The authors analyzed 410 cancer genes on kidney tumor samples of 524 patients through an MSK-IMPACT gene panel. Patients with ELOC mutations were identified, separated, and had their medical records reviewed. Two genitourinary pathologists immunohistochemically stained and pathologically evaluated the tissue samples. He additionally stated that ELOC-mutant RCC has distinct pathological features that can usually signify an indolent tumor.

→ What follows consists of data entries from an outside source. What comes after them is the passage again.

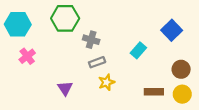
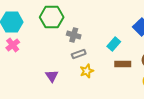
pink cross: (27, 56) -> (13, 45), moved
brown rectangle: (154, 92) -> (123, 64), moved

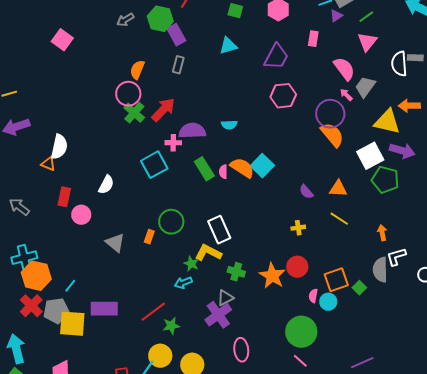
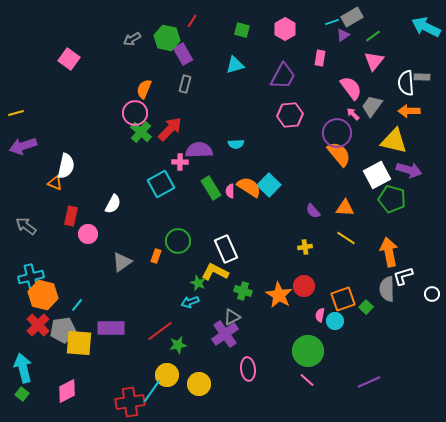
orange arrow: (409, 106) -> (409, 111), moved
orange arrow: (382, 233) -> (389, 252), size x1.8
gray triangle: (115, 243) -> (122, 262), turned 45

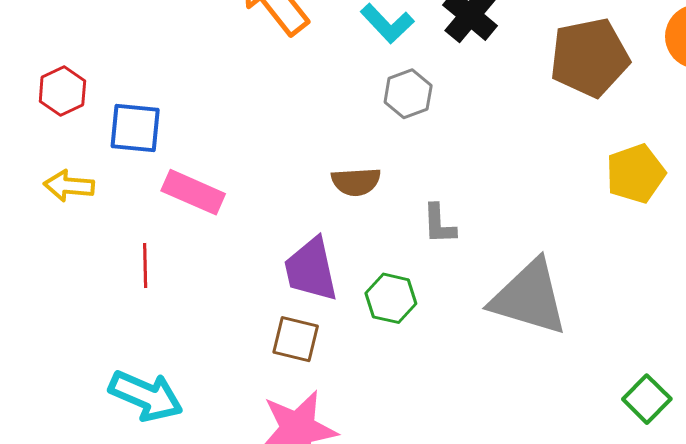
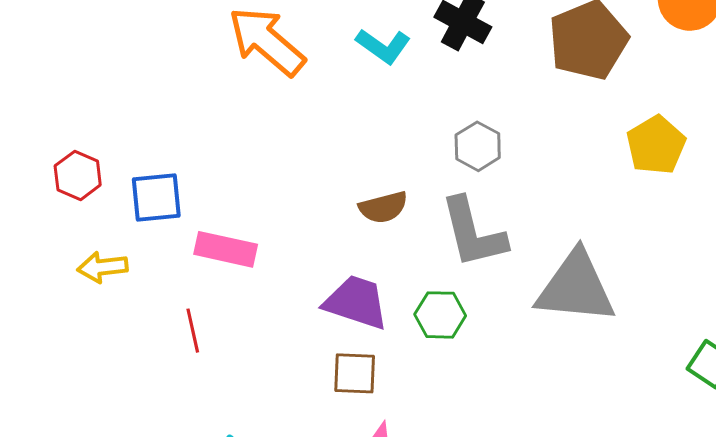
gray hexagon: (408, 94) -> (478, 146), moved
gray L-shape: (439, 224) -> (473, 233), size x1.8
purple trapezoid: (311, 270) -> (356, 302), turned 132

4 tumors with ELOC mutations were identified utilizing sequencing analysis with 100% of them demonstrating hotspot mutations and wild type VHL and PBRM1 genes. The analyzed ELOC mutations demonstrated loss of heterozygosity on chromosome 8 using copy number analysis. This loss of heterozygosity can only occur in 2 ways; chromosomal loss followed by a mutation, or a mutation preceding the loss of a chromosome. Before the study team could explore which method caused the loss of heterozygosity, they found a recent study by Mitchell et al. which timed the landmark events in the evolution of ccRCC which demonstrated that ccRCC initially lost chromosome 8, followed by the ELOC gene mutating, and lastly with additional drivers. They also explained that the reason that some samples appeared diploid at the ELOC locus was due to copy-neutral LOH. Following their treatments, 1 patient died and 2 patients developed metastasis.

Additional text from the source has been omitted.